Filter the entries below down to the lines that hold "path".

-*-*-

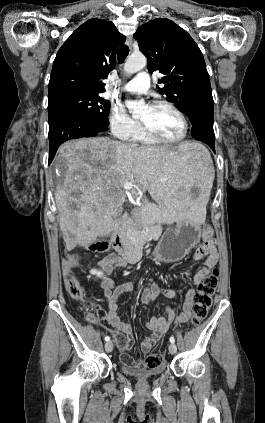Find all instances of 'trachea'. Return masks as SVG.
<instances>
[{
    "instance_id": "3493384b",
    "label": "trachea",
    "mask_w": 265,
    "mask_h": 423,
    "mask_svg": "<svg viewBox=\"0 0 265 423\" xmlns=\"http://www.w3.org/2000/svg\"><path fill=\"white\" fill-rule=\"evenodd\" d=\"M128 54H129L128 46L122 45L117 52V59H118L120 64H122L124 62V60L128 56Z\"/></svg>"
}]
</instances>
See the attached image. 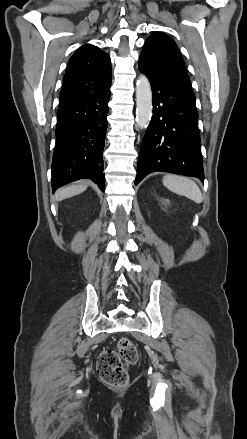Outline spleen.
I'll return each instance as SVG.
<instances>
[{
	"instance_id": "1",
	"label": "spleen",
	"mask_w": 247,
	"mask_h": 439,
	"mask_svg": "<svg viewBox=\"0 0 247 439\" xmlns=\"http://www.w3.org/2000/svg\"><path fill=\"white\" fill-rule=\"evenodd\" d=\"M163 184L170 191L185 196L196 203H202L203 197L198 185L191 179L179 175H166Z\"/></svg>"
}]
</instances>
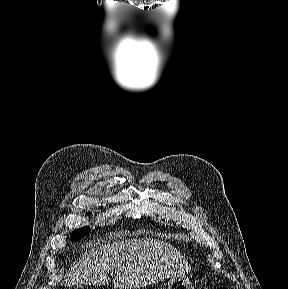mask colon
<instances>
[{"instance_id":"colon-1","label":"colon","mask_w":288,"mask_h":289,"mask_svg":"<svg viewBox=\"0 0 288 289\" xmlns=\"http://www.w3.org/2000/svg\"><path fill=\"white\" fill-rule=\"evenodd\" d=\"M75 289H82V288L77 287V288H75ZM220 289H229V288H227V287H222V288H220Z\"/></svg>"}]
</instances>
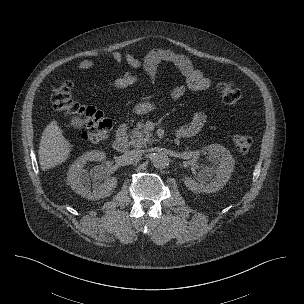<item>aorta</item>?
Instances as JSON below:
<instances>
[{
  "instance_id": "aorta-1",
  "label": "aorta",
  "mask_w": 304,
  "mask_h": 304,
  "mask_svg": "<svg viewBox=\"0 0 304 304\" xmlns=\"http://www.w3.org/2000/svg\"><path fill=\"white\" fill-rule=\"evenodd\" d=\"M153 166L157 169H164L169 165L170 159L165 153H155L151 157Z\"/></svg>"
}]
</instances>
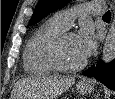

-*-*-

## RESULT OF THIS EXERCISE
    "mask_svg": "<svg viewBox=\"0 0 265 423\" xmlns=\"http://www.w3.org/2000/svg\"><path fill=\"white\" fill-rule=\"evenodd\" d=\"M128 54H129L128 46L122 45L117 52V59H118L120 64H122L124 62V60L128 56Z\"/></svg>"
	"mask_svg": "<svg viewBox=\"0 0 247 439\" xmlns=\"http://www.w3.org/2000/svg\"><path fill=\"white\" fill-rule=\"evenodd\" d=\"M163 184L170 191L185 196L196 203H202L203 197L198 185L191 179L179 175H166Z\"/></svg>"
[{"instance_id":"colon-1","label":"colon","mask_w":288,"mask_h":289,"mask_svg":"<svg viewBox=\"0 0 288 289\" xmlns=\"http://www.w3.org/2000/svg\"><path fill=\"white\" fill-rule=\"evenodd\" d=\"M75 289H82V288L77 287V288H75ZM220 289H229V288H227V287H222V288H220Z\"/></svg>"}]
  "mask_svg": "<svg viewBox=\"0 0 304 304\" xmlns=\"http://www.w3.org/2000/svg\"><path fill=\"white\" fill-rule=\"evenodd\" d=\"M153 166L157 169H164L169 165L170 159L165 153H155L151 157Z\"/></svg>"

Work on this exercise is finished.